Some of us are working on initial responses to the Draft Covenant for the Anglican Communion. This “covenant” is one of the ways forward proposed by the Primates of the Anglican Communion to hold our fragile worldwide family together. I am basically supportive of such a process — not because I want the Episcopal Church, or the Anglican Communion, to become a “confessional church” bound together by narrow statements of belief (other than the Creeds!) — but because I have seen how effective ecumenical “covenants,” concordats, and agreements can be in establishing full communion relationships.
I would cite, for example, the Bonn Agreement with the Old Catholics, the Concordat between the Episcopal Church and the Philippine Independent Church, or “Called To Common Mission” with the Evangelical Church in America. They are relatively brief; define common doctrine in broad, basic strokes; and open up the possibility for common mission in the name of Christ.
I do have some concerns. The name “covenant” seems a bit lofty for this effort. A covenant is something God initiates, not Primates. However, that train is already rolling down the track so the term “covenant” may just have to stand.

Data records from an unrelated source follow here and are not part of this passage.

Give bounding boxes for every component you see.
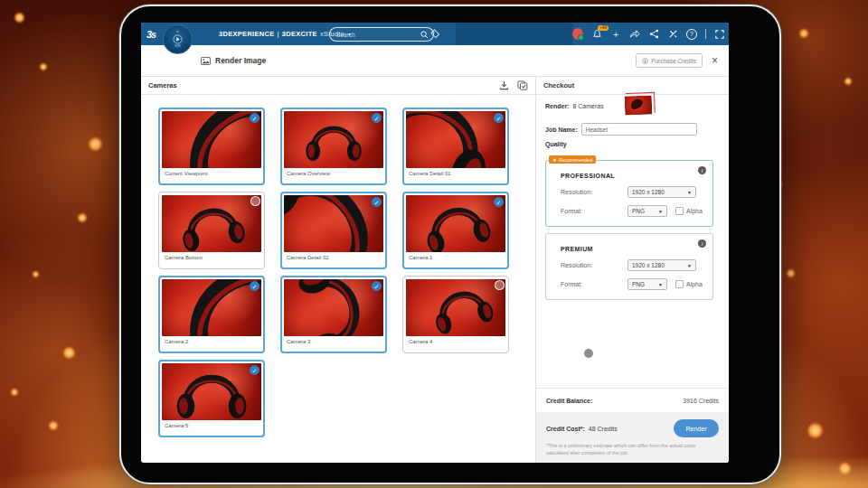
ember [844,78,852,85]
camera-card-label: Camera 2 [162,336,261,344]
notification-badge: +99 [598,25,609,31]
camera-card[interactable]: Camera Overview [280,108,387,185]
camera-selected-checkmark[interactable] [372,281,382,291]
topbar-actions: +99 ＋ ? [572,23,725,45]
alpha-option: Alpha [675,207,703,215]
job-name-input[interactable] [581,123,697,136]
resolution-select[interactable]: 1920 x 1280 ▼ [627,186,696,198]
camera-card[interactable]: Camera Detail 02 [280,192,387,269]
camera-card-label: Camera 3 [284,336,383,344]
ember [63,347,75,359]
camera-card[interactable]: Camera Detail 01 [402,108,509,185]
resolution-value: 1920 x 1280 [632,189,684,195]
checkout-footer: Credit Cost*: 48 Credits Render *This is… [536,412,729,463]
scroll-indicator-dot [584,349,593,358]
camera-card-label: Current Viewpoint [162,168,261,176]
alpha-option: Alpha [675,280,703,288]
fullscreen-icon[interactable] [714,29,725,40]
share-arrow-icon[interactable] [629,29,640,40]
camera-card-label: Camera Overview [284,168,383,176]
camera-card[interactable]: Camera 2 [158,276,265,353]
info-icon[interactable]: i [698,239,706,248]
scene: 3s 3DEXPERIENCE | 3DEXCITE xStudio ▾ [0,0,868,488]
camera-card-label: Camera Detail 02 [284,252,383,260]
compass-badge[interactable]: ʷ V,R [163,24,193,54]
camera-thumbnail [406,195,505,252]
add-icon[interactable]: ＋ [610,29,621,40]
alpha-label: Alpha [686,281,703,287]
ember [787,269,795,277]
topbar-separator [705,29,706,39]
camera-selected-checkmark[interactable] [372,113,382,123]
ember [33,271,39,277]
credit-cost-label: Credit Cost*: [546,426,585,432]
format-label: Format: [561,208,627,214]
camera-card-label: Camera Detail 01 [406,168,505,176]
recommended-label: Recommended [559,157,592,163]
camera-selected-checkmark[interactable] [494,113,504,123]
camera-selected-checkmark[interactable] [250,196,260,206]
resolution-row: Resolution: 1920 x 1280 ▼ [561,186,712,198]
ember [40,63,47,70]
camera-selected-checkmark[interactable] [494,197,504,207]
purchase-credits-button[interactable]: Purchase Credits [636,53,703,68]
camera-card[interactable]: Camera 3 [280,276,387,353]
camera-selected-checkmark[interactable] [250,113,259,123]
camera-grid: Current Viewpoint Camera Overview [141,95,535,444]
cameras-title: Cameras [148,81,177,89]
share-nodes-icon[interactable] [648,29,659,40]
chevron-down-icon: ▼ [658,282,663,287]
search-icon[interactable] [420,31,429,39]
alpha-checkbox[interactable] [675,280,684,288]
render-count: 8 Cameras [572,103,603,109]
job-name-row: Job Name: [545,123,697,136]
quality-label: Quality [545,141,567,147]
close-icon[interactable]: × [712,55,718,66]
camera-card-label: Camera 5 [162,420,261,428]
user-avatar[interactable] [572,29,583,40]
tier-professional[interactable]: i PROFESSIONAL Resolution: 1920 x 1280 ▼ [545,160,713,227]
search-input[interactable] [335,31,417,39]
topbar-dim-section [456,23,573,45]
camera-selected-checkmark[interactable] [250,281,259,291]
camera-thumbnail [162,195,261,252]
notifications-bell-icon[interactable]: +99 [591,29,602,40]
camera-card[interactable]: Camera 4 [402,276,509,353]
alpha-checkbox[interactable] [675,207,684,215]
ember [89,137,102,151]
resolution-row: Resolution: 1920 x 1280 ▼ [561,259,712,271]
dialog-title-group: Render Image [201,56,266,65]
camera-card[interactable]: Current Viewpoint [158,108,265,185]
camera-thumbnail [162,363,261,420]
camera-card[interactable]: Camera 5 [158,360,265,437]
render-button[interactable]: Render [674,419,719,437]
camera-selected-checkmark[interactable] [495,280,505,290]
dialog-header: Render Image Purchase Credits × [141,45,729,77]
format-select[interactable]: PNG ▼ [627,278,667,290]
compass-bottom-label: V,R [175,44,180,48]
resolution-select[interactable]: 1920 x 1280 ▼ [627,259,696,271]
format-select[interactable]: PNG ▼ [627,205,667,217]
help-icon[interactable]: ? [686,29,697,40]
info-icon[interactable]: i [698,166,706,174]
credit-balance-label: Credit Balance: [546,398,592,404]
ember [11,389,18,396]
chevron-down-icon: ▼ [687,263,692,268]
brand-3dexcite: 3DEXCITE [282,30,317,38]
search-box[interactable] [329,27,434,42]
select-all-icon[interactable] [517,80,528,90]
tag-icon[interactable] [430,29,440,39]
cameras-toolbar [499,80,528,90]
3ds-logo-icon: 3s [141,29,161,40]
download-icon[interactable] [499,80,509,90]
camera-card[interactable]: Camera 1 [402,192,509,269]
credit-cost-value: 48 Credits [589,426,618,432]
camera-selected-checkmark[interactable] [250,365,259,375]
tools-icon[interactable] [667,29,678,40]
chevron-down-icon: ▼ [658,209,663,214]
camera-card[interactable]: Camera Bottom [158,192,265,269]
tier-premium[interactable]: i PREMIUM Resolution: 1920 x 1280 ▼ For [545,233,713,300]
camera-thumbnail [284,279,383,336]
tablet-device: 3s 3DEXPERIENCE | 3DEXCITE xStudio ▾ [119,5,781,484]
camera-selected-checkmark[interactable] [372,197,382,207]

I think the Chicago-Lambeth Quadrilateral should be named in its entirety in any such Covenant and — with its emphasis on Scripture, the Creeds, the dominical Sacraments, and the historic episcopate — should be sufficient as doctrinal statements. If those things are adequate to establish full communion relationships with other Christian bodies, they should be sufficient for us to hold in communion.

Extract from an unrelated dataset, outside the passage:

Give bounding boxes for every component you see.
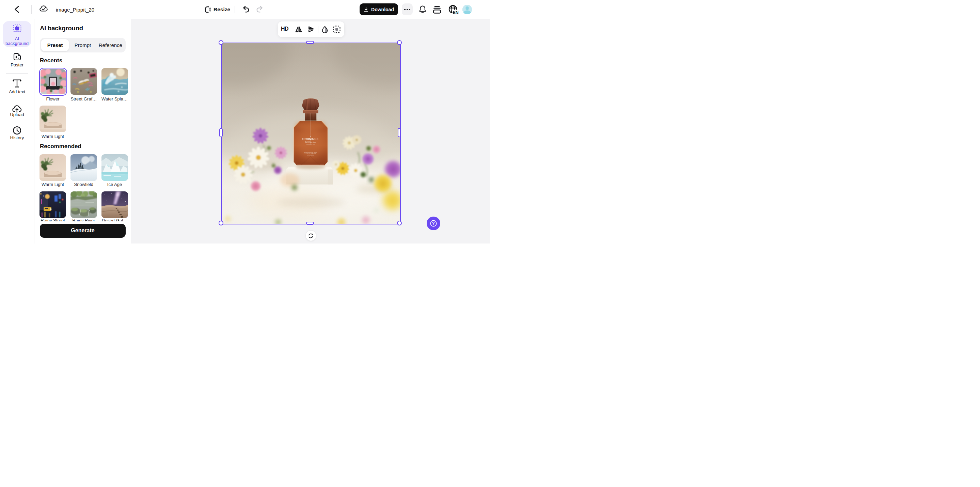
- svg-text:EN: EN: [453, 10, 459, 15]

Secondly, one of the geniuses of Anglicanism is that we are “episcopally led, but synodically governed.” That means, in this instance, that if any of the four so-called “instruments of unity” (The Archbishop of Canterbury, the Lambeth Conference, the Anglican Consultative Council, and the Primates’ Meeting), it should be the ACC. That is because only the ACC, of all these bodies, is made up of lay persons, bishops, priests, and perhaps even a deacon or two.

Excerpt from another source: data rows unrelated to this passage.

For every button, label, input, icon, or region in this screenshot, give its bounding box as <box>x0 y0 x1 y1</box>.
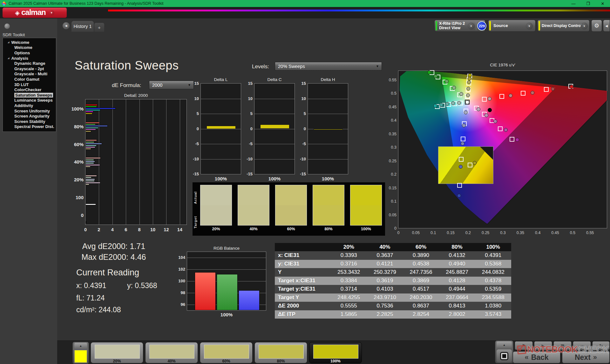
x-tick-label: 6 <box>121 227 131 232</box>
sidebar-item-luminance-sweeps[interactable]: Luminance Sweeps <box>3 98 56 103</box>
y-tick-label: -15 <box>244 172 253 176</box>
pattern-button-100%[interactable]: 100% <box>309 342 362 363</box>
table-cell: 0.4944 <box>439 286 475 292</box>
sidebar-item-saturation-sweeps[interactable]: Saturation Sweeps <box>3 92 56 98</box>
y-tick-label: 104 <box>177 255 185 260</box>
table-cell: 0.8413 <box>439 303 475 309</box>
table-cell: 3.5743 <box>475 311 511 318</box>
source-dropdown-icon[interactable]: ▼ <box>526 23 533 30</box>
sidebar-item-grayscale-2pt[interactable]: Grayscale - 2pt <box>3 66 56 71</box>
y-tick-label: 15 <box>191 81 199 86</box>
table-header-cell: 20% <box>331 244 367 250</box>
toolbar-button-3[interactable]: ▦ <box>553 341 572 350</box>
sidebar-item-grayscale-multi[interactable]: Grayscale - Multi <box>3 71 56 77</box>
sidebar-item-dynamic-range[interactable]: Dynamic Range <box>3 61 56 66</box>
table-row: ΔE ITP1.58652.28252.82542.80023.5743 <box>275 310 511 319</box>
sidebar-item-color-gamut[interactable]: Color Gamut <box>3 77 56 82</box>
meter-device-box[interactable]: X-Rite i1Pro 2 Direct View ▼ 229 <box>434 20 485 32</box>
next-button[interactable]: Next » <box>562 351 610 363</box>
rgb-bar-red <box>195 272 216 310</box>
sidebar-collapse-icon[interactable]: ◀ <box>63 22 70 29</box>
sidebar-item-additivity[interactable]: Additivity <box>3 103 56 108</box>
stop-button[interactable] <box>497 349 512 362</box>
toolbar-button-2[interactable]: ▶ <box>534 341 552 350</box>
measured-circle-red <box>488 97 491 101</box>
pattern-button-40%[interactable]: 40% <box>145 342 198 363</box>
group-label: 0 <box>69 212 85 218</box>
gridline <box>187 258 266 258</box>
minimize-button[interactable]: — <box>566 0 581 7</box>
close-button[interactable]: ✕ <box>595 0 610 7</box>
gridline <box>308 99 348 99</box>
toolbar-button-5[interactable]: ↻ <box>592 341 610 350</box>
workflow-title: SDR Toolkit <box>3 32 25 37</box>
sidebar-item-screen-uniformity[interactable]: Screen Uniformity <box>3 108 56 114</box>
table-cell: 0.5368 <box>475 261 511 267</box>
restore-button[interactable]: ❐ <box>581 0 595 7</box>
inset-target-square <box>468 163 472 167</box>
swatch-target <box>350 205 382 225</box>
sidebar-item-colorchecker[interactable]: ColorChecker <box>3 87 56 92</box>
pattern-swatch <box>259 345 304 359</box>
pattern-button-60%[interactable]: 60% <box>200 342 253 363</box>
back-button[interactable]: « Back <box>513 351 560 363</box>
device-name: X-Rite i1Pro 2 <box>439 21 465 26</box>
y-tick-label: 0.05 <box>383 213 396 217</box>
sidebar-item-screen-stability[interactable]: Screen Stability <box>3 119 56 124</box>
y-tick-label: 0.2 <box>383 172 396 177</box>
x-tick-label: 8 <box>135 227 144 232</box>
avg-de2000: Avg dE2000: 1.71 <box>74 241 154 252</box>
device-mode: Direct View <box>439 26 465 30</box>
y-tick-label: 0.55 <box>383 78 396 82</box>
sidebar-item-analysis[interactable]: ◢Analysis <box>3 56 56 61</box>
device-dropdown-icon[interactable]: ▼ <box>468 23 475 30</box>
delta-c-chart: 151050-5-10-15 <box>254 83 295 174</box>
settings-button[interactable]: ⚙ <box>591 20 602 32</box>
display-control-dropdown-icon[interactable]: ▼ <box>581 23 588 30</box>
measured-circle-cyan <box>445 102 449 106</box>
nav-expand-button[interactable]: ▲ <box>497 341 512 348</box>
meter-source-box[interactable]: Source ▼ <box>488 20 536 32</box>
sidebar-item-screen-angularity[interactable]: Screen Angularity <box>3 113 56 119</box>
pattern-button-80%[interactable]: 80% <box>254 342 307 363</box>
flag-icon: ⚑ <box>522 343 526 348</box>
pattern-label: 40% <box>146 359 198 363</box>
table-row-label: Y <box>275 269 331 275</box>
current-pattern-swatch[interactable] <box>74 350 87 363</box>
de-bar <box>85 139 97 141</box>
toolbar-button-1[interactable]: ⚑ <box>515 341 533 350</box>
x-tick-label: 10 <box>148 227 158 232</box>
de-bar <box>85 182 100 184</box>
sidebar-item-spectral-power-dist-[interactable]: Spectral Power Dist. <box>3 124 56 130</box>
tree-expand-icon[interactable]: ◢ <box>8 57 9 59</box>
sidebar-radio-icon[interactable] <box>4 24 10 29</box>
de-formula-select[interactable]: 2000 ▼ <box>149 81 194 89</box>
add-tab-button[interactable]: + <box>94 23 104 32</box>
sidebar-item-label: Dynamic Range <box>14 61 45 66</box>
sidebar-item-label: Analysis <box>11 56 28 61</box>
tab-history-1[interactable]: History 1 <box>71 21 94 32</box>
de-formula-value: 2000 <box>152 83 162 88</box>
sidebar-item-options[interactable]: Options <box>3 50 56 56</box>
pattern-expand-button[interactable]: ▲ <box>74 343 87 349</box>
measurement-count-badge[interactable]: 229 <box>477 21 486 30</box>
y-tick-label: 10 <box>298 96 306 101</box>
panel-collapse-button[interactable]: ◀ <box>603 20 610 32</box>
y-tick-label: -5 <box>244 141 253 146</box>
sidebar-item-welcome[interactable]: ◢Welcome <box>3 40 56 45</box>
group-label: 100% <box>69 106 85 111</box>
toolbar-button-4[interactable]: ∞ <box>573 341 591 350</box>
measured-circle-cyan <box>439 103 443 107</box>
measured-circle-cyan <box>457 101 461 105</box>
tree-expand-icon[interactable]: ◢ <box>8 41 9 44</box>
sidebar-item-welcome[interactable]: Welcome <box>3 45 56 51</box>
sidebar-item-label: Screen Stability <box>14 119 45 124</box>
swatch-target <box>200 205 232 225</box>
sidebar-item-3d-lut[interactable]: 3D LUT <box>3 82 56 87</box>
calman-menu-button[interactable]: ◈ calman ▼ <box>3 8 67 18</box>
pattern-button-20%[interactable]: 20% <box>91 342 143 363</box>
levels-select[interactable]: 20% Sweeps ▼ <box>275 62 382 71</box>
meter-display-control-box[interactable]: Direct Display Control ▼ <box>537 20 590 32</box>
swatch-60% <box>275 185 307 226</box>
delta-c-xlabel: 100% <box>254 176 295 181</box>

The mind of Christ is to be discerned in the Body of Christ and the Body of Christ is made up of all the ministers of the Church not only bishops!
Finally, while a process of “mutual affirmation and admonition” (terms found in certain ecumenical agreements) probably need to be part of this Covenant, steps for exclusion or marginalization need not be. We certainly need a clear process for vetting major decisions which will effect the whole Communion by the whole Communion and we need processes for feedback and dialogue. We do not, in my opinion, need “excommunication” as a tool for closing off debate.
Again, the genius of Anglicanism has been our ability to remain together in Word and Prayer and Sacrament…and in common mission…while allowing wide space for theological diversity, cultural adaptation, and freedom for the local church (read, “diocese”…and then “province”).
I believe that Anglican experiment is worth working for. We already have one branch of Western Catholicism with a top-down, infallible head. We know that it “works” (after a fashion!). Orthodoxy and Anglicanism have always offered another way.
Let’s not give up on it because it is messy!